Cuando empezaron a protestar en Egipto, llamé a amigos que tengo allá. Me preguntaban de las protestas que hubo en Chile, aquellas que estallaron en 1983 y que se celebraban cada día once. Les gustaba mucho la idea de una protesta mensual, para apuntalar al gobierno y asegurar que se diera una verdadera transición, y para que mientras tanto, el resto del mes, la gente trabajara. La razón era que Egipto no se puede dar el lujo de destruir su economía; pero tampoco el de perder la primera oportunidad de su historia de convertirse en un país democrático. Desgraciadamente, para todo eso es ya muy tarde. Al hacer concesiones sólo por goteo -típico de dictaduras en este tipo de situación, cuando procuran no ceder más que lo que creen estrictamente necesario-, Mubarak provoca y aleona a la gente. Es improbable que su discurso de anoche, pródigo en lugares comunes al extremo de parecer surrealista, la convenza más que los anteriores. Difícil que se retiren de la calle. Más bien hoy viernes estarán protestando como nunca. Quieren tener la certeza de que vaya a haber democracia pronto, y temen que si regresan a casa, el gobierno se va a vengar.
Las protestas han sido muy sanas. Se pusieron feas por un rato, pero eso fue porque el gobierno, o la policía, sacó a sus matones a la calle. También hubo saqueos violentos, pero fue en parte por infiltración de esos mismos matones, y en parte, como en Chile después del terremoto, porque se podía saquear con impunidad. El hecho es que la gente que está en la calle en Egipto en su gran mayoría quiere democracia y nada más. El ambiente me lo han descrito con el del festival de Woodstock en 1969.

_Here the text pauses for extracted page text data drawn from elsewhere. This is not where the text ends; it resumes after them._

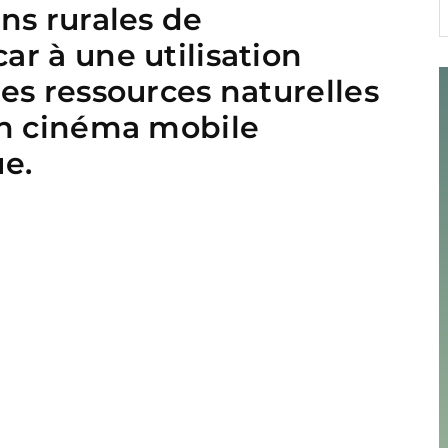
ns rurales de
r à une utilisation
es ressources naturelles
un cinéma mobile
e.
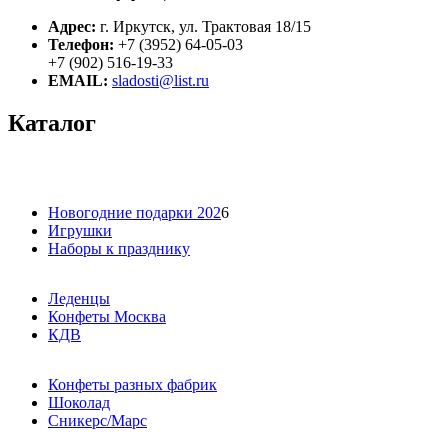
Адрес:
г. Иркутск, ул. Трактовая 18/15
Телефон:
+7 (3952) 64-05-03
+7 (902) 516-19-33
EMAIL:
sladosti@list.ru
Каталог
Новогодние подарки 202
6
Игрушки
Наборы к празднику
Леденцы
Конфеты Москва
КДВ
Конфеты разных фабрик
Шоколад
Сникерс/Марс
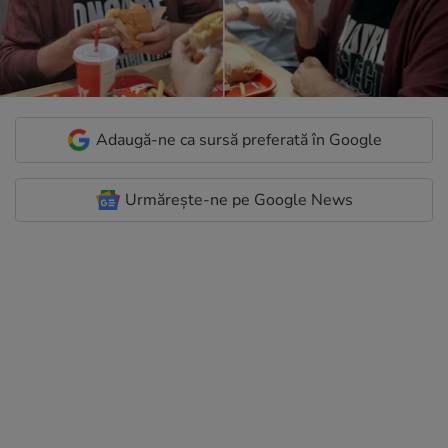
Adaugă-ne ca sursă preferată în Google
Urmărește-ne pe Google News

Eso no significa que el vacío de poder creado por las protestas no pueda ser aprovechado por extremistas islamistas, o por una junta militar populista a la manera de Chávez. No se puede gobernar a un país desde la calle, a pesar de la quimera, que albergan algunos intelectuales, de una democracia directa y al extremo participativa. No es verdad que Egipto haya demostrado que ya no son necesarios los partidos, como dicen algunos. El drama de Egipto es que, al contrario, no hay partidos adecuados. Eso es peligrosísimo, porque las masas sin rumbo y sin líderes son presa fácil de políticos o militares inescrupulosos, sean populistas, o fundamentalistas, o simplemente personalistas.

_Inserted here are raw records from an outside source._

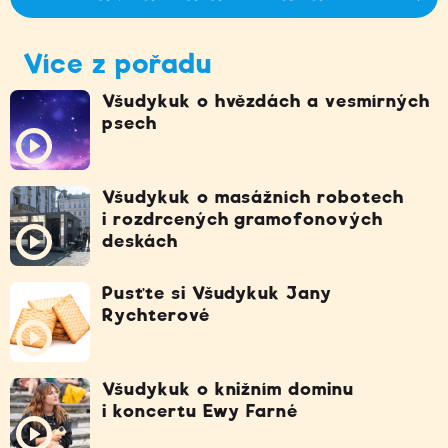
Více z pořadu
Všudykuk o hvězdách a vesmírných
psech
Všudykuk o masážních robotech
i rozdrcených gramofonových
deskách
Pusťte si Všudykuk Jany
Rychterové
Všudykuk o knižním dominu
i koncertu Ewy Farné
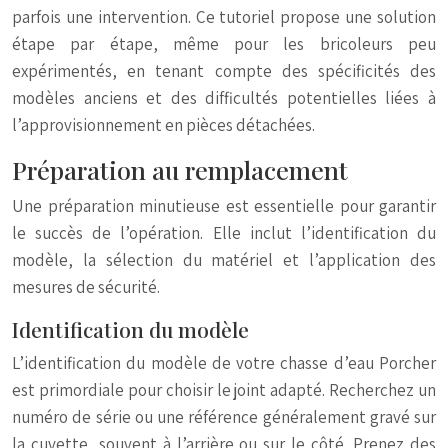
parfois une intervention. Ce tutoriel propose une solution
étape par étape, même pour les bricoleurs peu
expérimentés, en tenant compte des spécificités des
modèles anciens et des difficultés potentielles liées à
l’approvisionnement en pièces détachées.
Préparation au remplacement
Une préparation minutieuse est essentielle pour garantir
le succès de l’opération. Elle inclut l’identification du
modèle, la sélection du matériel et l’application des
mesures de sécurité.
Identification du modèle
L’identification du modèle de votre chasse d’eau Porcher
est primordiale pour choisir le joint adapté. Recherchez un
numéro de série ou une référence généralement gravé sur
la cuvette, souvent à l’arrière ou sur le côté. Prenez des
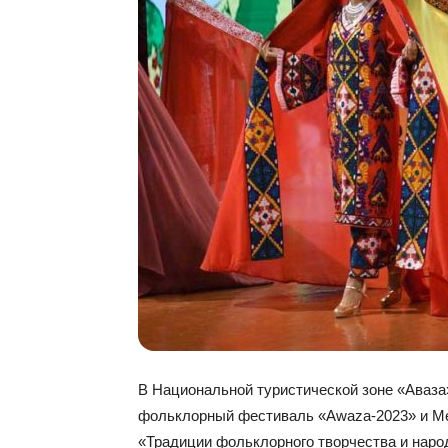
В Национальной туристической зоне «Аваз
фольклорный фестиваль «Awa­za-2023» и М
«Традиции фольклорного творчества и народ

Lo que le cabe hacer ahora a la élite egipcia -sus empresarios, sus jefes sindicales, sus intelectuales, sus artistas- es abocarse con urgencia, si no es ya muy tarde, a crear una sólida institucionalidad democrática y, dentro de ella, partidos moderados que puedan competir con la Hermandad Musulmana, que en elecciones libres no debería tener más del 20 por ciento de los votos. Un empresario egipcio ha sugerido que para apoyar este esfuerzo se constituya, además, una suerte de Plan Marshall para Egipto, un «plan de apoyo a la democracia naciente», de unos mil millones de dólares al año, financiado por los países del Golfo.

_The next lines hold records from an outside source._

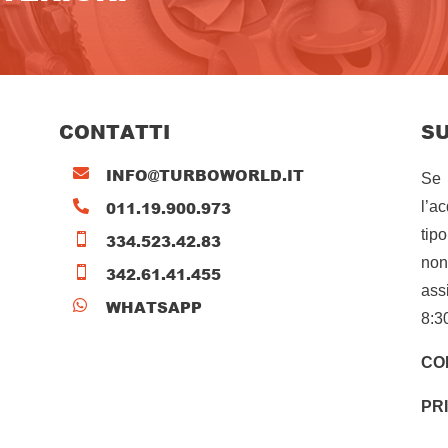
CONTATTI
S
INFO@TURBOWORLD.IT

Se 
011.19.900.973

l’a
tip
334.523.42.83

non
342.61.41.455

ass
WHATSAPP

8:3
CO
PR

Si se hacen bien las cosas -lo que requiere mucha visión de parte del gobierno, del ejército, de la improvisada oposición, de países cercanos y en general de las élites-, las protestas, en vez de conducir a que Egipto se convierta en un nuevo Irán, podrían redundar en que se democratice, y que Irán después siga su ejemplo y se convierta en un nuevo Egipto. Bien canalizado, el movimiento que recorre las calles del Medio Oriente podría ser, entonces, una amenaza para extremistas de cualquier tipo, y para toda clase de tiranía, y no sólo en el Medio Oriente. Pero eso requiere de mucha visión. Basta que un actor importante, como el ejército egipcio, no la tenga, para que la situación desemboque en una catástrofe.